Nel 1969, quando era già senatore da sette anni, Ted fu coinvolto nell'incidente di Chappaquiddick in cui morì la sua segretaria e lui, forse ubriaco, fuggì senza cercare di salvarla. Anche la carriera politica del più giovane dei nove figli Kennedy sembrò a questo punto finita, ma Ted seppe riprendersi, non negò le sue responsabilità e il pubblico lo perdonò (come molti anni dopo ha perdonato un altro grande peccatore: Bill Clinton). Da allora ha continuato a essere eletto ininterrottamente al Senato dove occupa il seggio dal Massachusetts da ben 46 anni. Nel 1980 provò perfino a candidarsi alla presidenza contro il capo di stato in carica Jimmy Carter, ma gli spettri di Chappaquiddick, mai del tutto sopiti, lo costrinsero al ritiro.

L'emozione per la malattia di Kennedy ha anche un'altra ragione, che va al di là della sua appartenenza ad uno dei più potenti clan politici di un paese in cui le grandi "famiglie" politiche conservano un peso paragonabile a quello dei regimi aristocratici d'antan. E' infatti anche legata al ruolo e alla composizione del Senato, che da sempre più che ad una camera elettiva somiglia ad un club esclusivo di saggi padri della patria. I presidenti vanno e vengono, al massimo ogni otto anni, ma i senatori restano, e invecchiano.

In questa legislatura quattro senatori hanno più di 40 anni di anzianità (il decano è Robert Byrd, età 91 anni, da 48 al senato), 13 ne hanno più di trenta e oltre la metà più di venti. Sono anche anziani anagraficamente. Mentre la Costituzione fissa il requisito di 30 anni per essere eletti al senato (25 alla camera), l'età media dei senatori è di 62 anni, nessuno di loro ha meno di 44 anni e circa un quarto ne hanno più di 70.

Anziani, plurieletti e per questo ben noti ai loro elettori dal momento che ogni stato elegge soltanto due senatori e i prescelti tendono a restare al loro posto a meno di non essere travolti da qualche grave scandalo (e anche in questo caso, Kennedy insegna, un sincero pentimento porta all'assoluzione)

Non solo. Bisogna anche considerare che pur avendo le due camere del Congresso gli stessi poteri in materia legislativa, al Senato spettano compiti di controllo e di approvazione delle nomine presidenziali che la camera non ha. Con il risultato che i senatori (che sono anche meno di un quarto dei deputati) acquistano una ben maggiore visibilità a livello nazionale. Sono soprattutto le regole che hanno trasformato il Senato in un club di anziani e pacati padri della patria.
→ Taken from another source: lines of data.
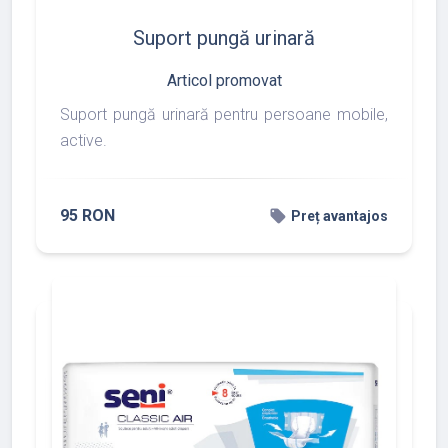
Suport pungă urinară
Articol promovat
Suport pungă urinară pentru persoane mobile,
active.
95 RON
local_offer
Preț avantajos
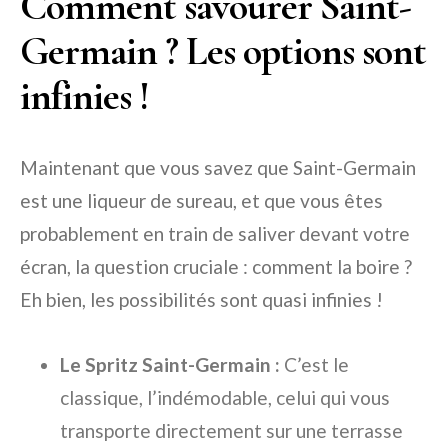
Comment savourer Saint-
Germain ? Les options sont
infinies !
Maintenant que vous savez que Saint-Germain
est une liqueur de sureau, et que vous êtes
probablement en train de saliver devant votre
écran, la question cruciale : comment la boire ?
Eh bien, les possibilités sont quasi infinies !
Le Spritz Saint-Germain :
C’est le
classique, l’indémodable, celui qui vous
transporte directement sur une terrasse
O meglio l'assenza di una regola che limiti l'ostruzionismo quando la maggioranza non disponga di due terzi dei voti -il che avviene abbastanza spesso- con la conseguenza che per approvare qualunque progetto di legge, risoluzione o nomina è necessario un accordo tra maggioranza e opposizione. Ed è qui che i senatori più autorevoli hanno un ruolo insostituibile.